2002 ile mukayese konusunda… Şimdi, Sayın Cumhurbaşkanı 2002'yle mukayese yapmaya bayılıyor fakat hep açığa düşüyor. Tabii, bizim söylediklerimizi duymuyor; kendisi söyleyip kendisi dinlediği için duyulmuyor. Şimdi, 2002'yi savunmak benim işim değil, onun siyasal sorumluları iktidar ortağı ama şu kadarını söyleyeyim... Tabii, dürüstlük adına da bunu söylemek durumundayız, hala 2002 eleştirisi var. ‘2002 yılında Türkiye'nin rezervleri 27,5 milyar dolardı’ diyor. Evet, 27,5 milyar dolardı ama şimdi Merkez Bankasının bilançosundan değil, Hazinenin açıkladığı kısa vadeli borçlardan söylüyorum- bunun karşılığında o dönem Türkiye'nin kısa vadeli borcu... Yani bu rezervleri niçin tutuyoruz? Kısa vadeli yükümlülüklerimizi yerine getirmek için tutuyoruz, değil mi? Bir aksama oluşursa hemen dövizimizden çıkaralım, ödeyelim, ülke temerrüde düşmesin diye tutuyoruz. 16,4 milyar dolar yani 27,5 milyar dolar rezervim var ama kısa vadeli borcum 16,4 milyar dolar. Türkiye'nin, o zaman, kısa vadeli borcunun 1,7 katı rezervi vardı. Şimdi ne kadar var? Rakamlar karışmasın çünkü kısa vadeli borç rakamları açıklanmadığı için Eylül sonu itibarıyla söylüyorum rakamları: Türkiye'nin, eylül sonu itibarıyla 79,7 milyar dolar rezervi var ama bunun karşılığında 134 milyar dolar kısa vadeli borcu var. Kaç katı? 0,6 katı. 1,7 katından almışsınız; 0,6 katına getirmişsiniz; hâlâ çıkıp bin kişilik, tıklım tıklım dolu salonlarda aslı varmış gibi bunları konuşuyorsunuz ya, olmaz böyle bir şey!
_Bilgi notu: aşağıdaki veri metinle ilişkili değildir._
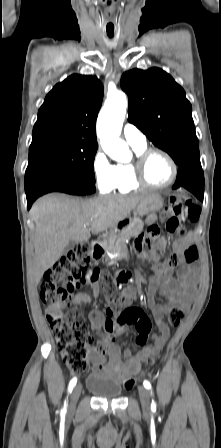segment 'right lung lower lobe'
Instances as JSON below:
<instances>
[{
	"mask_svg": "<svg viewBox=\"0 0 221 448\" xmlns=\"http://www.w3.org/2000/svg\"><path fill=\"white\" fill-rule=\"evenodd\" d=\"M95 190L94 183L76 182L49 173H36L25 176L28 209L39 196L49 192L87 195L94 193Z\"/></svg>",
	"mask_w": 221,
	"mask_h": 448,
	"instance_id": "obj_1",
	"label": "right lung lower lobe"
}]
</instances>
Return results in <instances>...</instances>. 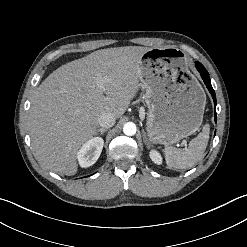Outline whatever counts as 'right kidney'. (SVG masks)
I'll use <instances>...</instances> for the list:
<instances>
[{
	"label": "right kidney",
	"mask_w": 247,
	"mask_h": 247,
	"mask_svg": "<svg viewBox=\"0 0 247 247\" xmlns=\"http://www.w3.org/2000/svg\"><path fill=\"white\" fill-rule=\"evenodd\" d=\"M104 141L95 137L85 142L77 153V159L81 167L86 168L93 165L99 158Z\"/></svg>",
	"instance_id": "obj_1"
}]
</instances>
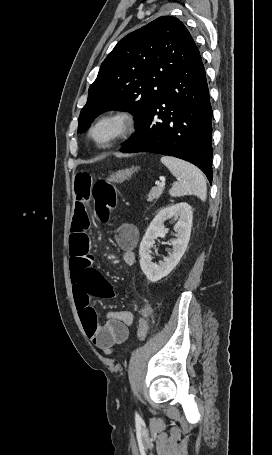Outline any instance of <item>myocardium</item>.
Listing matches in <instances>:
<instances>
[{"label":"myocardium","mask_w":272,"mask_h":455,"mask_svg":"<svg viewBox=\"0 0 272 455\" xmlns=\"http://www.w3.org/2000/svg\"><path fill=\"white\" fill-rule=\"evenodd\" d=\"M105 123H112L116 126L114 135L105 142H98L94 137L95 130ZM137 130V119L135 115L126 109H117L100 114L88 129V138L93 145L101 150L109 149L119 142L129 138Z\"/></svg>","instance_id":"myocardium-1"}]
</instances>
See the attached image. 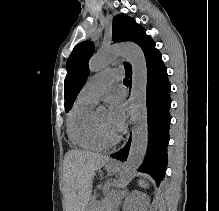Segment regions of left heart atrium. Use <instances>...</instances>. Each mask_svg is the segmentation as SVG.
Listing matches in <instances>:
<instances>
[{
  "mask_svg": "<svg viewBox=\"0 0 219 211\" xmlns=\"http://www.w3.org/2000/svg\"><path fill=\"white\" fill-rule=\"evenodd\" d=\"M107 103V118L111 128L115 132L122 131L126 123V109L124 102L118 96H111Z\"/></svg>",
  "mask_w": 219,
  "mask_h": 211,
  "instance_id": "left-heart-atrium-1",
  "label": "left heart atrium"
}]
</instances>
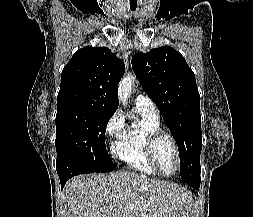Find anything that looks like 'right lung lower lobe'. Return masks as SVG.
Masks as SVG:
<instances>
[{"label":"right lung lower lobe","instance_id":"right-lung-lower-lobe-1","mask_svg":"<svg viewBox=\"0 0 253 217\" xmlns=\"http://www.w3.org/2000/svg\"><path fill=\"white\" fill-rule=\"evenodd\" d=\"M57 172L60 178L61 187L63 188L66 181L71 177L78 174L90 173L89 170L85 169L81 162L76 160H69L66 163L57 164Z\"/></svg>","mask_w":253,"mask_h":217}]
</instances>
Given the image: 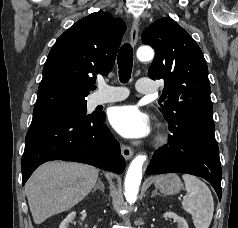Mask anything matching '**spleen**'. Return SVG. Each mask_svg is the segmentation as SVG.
<instances>
[{
    "label": "spleen",
    "mask_w": 238,
    "mask_h": 228,
    "mask_svg": "<svg viewBox=\"0 0 238 228\" xmlns=\"http://www.w3.org/2000/svg\"><path fill=\"white\" fill-rule=\"evenodd\" d=\"M187 195L183 209L191 214L196 228H208L214 212V201L208 186L194 175L184 174Z\"/></svg>",
    "instance_id": "obj_1"
}]
</instances>
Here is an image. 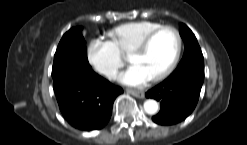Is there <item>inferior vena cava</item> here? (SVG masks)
Returning a JSON list of instances; mask_svg holds the SVG:
<instances>
[{
	"label": "inferior vena cava",
	"instance_id": "1",
	"mask_svg": "<svg viewBox=\"0 0 247 145\" xmlns=\"http://www.w3.org/2000/svg\"><path fill=\"white\" fill-rule=\"evenodd\" d=\"M101 72L108 77H112L116 74V69L113 67H104L102 68Z\"/></svg>",
	"mask_w": 247,
	"mask_h": 145
}]
</instances>
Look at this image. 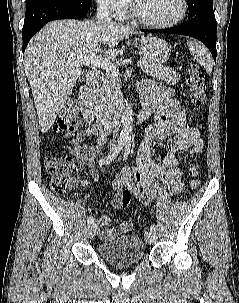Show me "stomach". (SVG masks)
<instances>
[{
  "instance_id": "0dacf381",
  "label": "stomach",
  "mask_w": 239,
  "mask_h": 303,
  "mask_svg": "<svg viewBox=\"0 0 239 303\" xmlns=\"http://www.w3.org/2000/svg\"><path fill=\"white\" fill-rule=\"evenodd\" d=\"M134 46L153 62L165 63L171 55V47L162 39L141 36L134 39Z\"/></svg>"
}]
</instances>
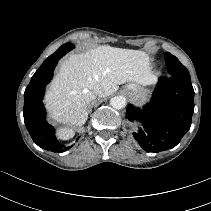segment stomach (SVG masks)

18 yıllık dönemde… (2003-2020) On sekiz yıllık dönemde Adalet ve Kalkınma Partisi hükûmetleri küresel likiditenin bolluğundan da faydalanarak 570 milyar dolar cari açık vermiş Bu tasarruf, yatırım farkıdır. 570 milyar dolarlık da tasarrufları ile yatırımları arasındaki farkı cari açıkla kapatmış, buradan finanse etmiş, 570 milyar dolar. Şimdi, cari açık ile büyüme arasındaki ilişkiye bakılır. Yani ülkelerin büyüdüğü zamanlarda, bizim gibi finansman sıkıntısı çeken ülkelerde cari açıklar artar. Dolayısıyla büyüme ve cari açık ilişkisine bakmak çok sağlıklı bir yöntemdir. Şimdi, AK Parti’den önceki on sekiz yılda Türkiye'nin yine on sekiz yıl, bakın, her şey adil, on sekiz yılla on sekiz yılı mukayese ediyoruz toplam cari açığı, yani dışarıdan kullandığı toplam kaynağı 21 milyar dolar. Yani 21 milyar dolar bir tarafta 570 milyar dolar bir tarafta. Peki, bunun karşılığında Türkiye ne yapmış? Emsal ülkelerle karşılaştırıyoruz çünkü her dönemin şartı farklıdır. 2000'den sonra gelişmekte olan ülkeler açısından olumlu koşullar vardı; zaten herkes büyüdü, biz de büyüdük. Zor zamanlar vardır, kolay zamanlar vardır, dönemiyle mukayese ederiz; aynı dönemlerde emsal ülkelerle mukayese ederiz. Şimdi, bu mukayeseyi yaptığımızda Türkiye AK Parti'den önceki on sekiz yılda, sadece 21 milyar dolar cari açık vererek gelişmekte olan ülkeler ortalamasının 0,4 puan üzerinde büyümüştür; bunu başarabilmiştir 21 milyar dolar cari açıkla. Yani gayrimenkulünü satmadan, borçlanmadan, sıkıntıya girmeden 21 milyar dolarla bu işi çözmüş. Ama burada 570 milyar dolar yabancı kaynak kullanarak Türkiye, gelişmekte olan ülkelerin 0,6 puan altında büyümüştür. Mesele bu işte yani bu hükümete eğer bir karne vereceksek vereceğimiz karne budur. Dolayısıyla ben konuların bu çerçevede değerlendirilmesi gerekir diye düşünüyorum.”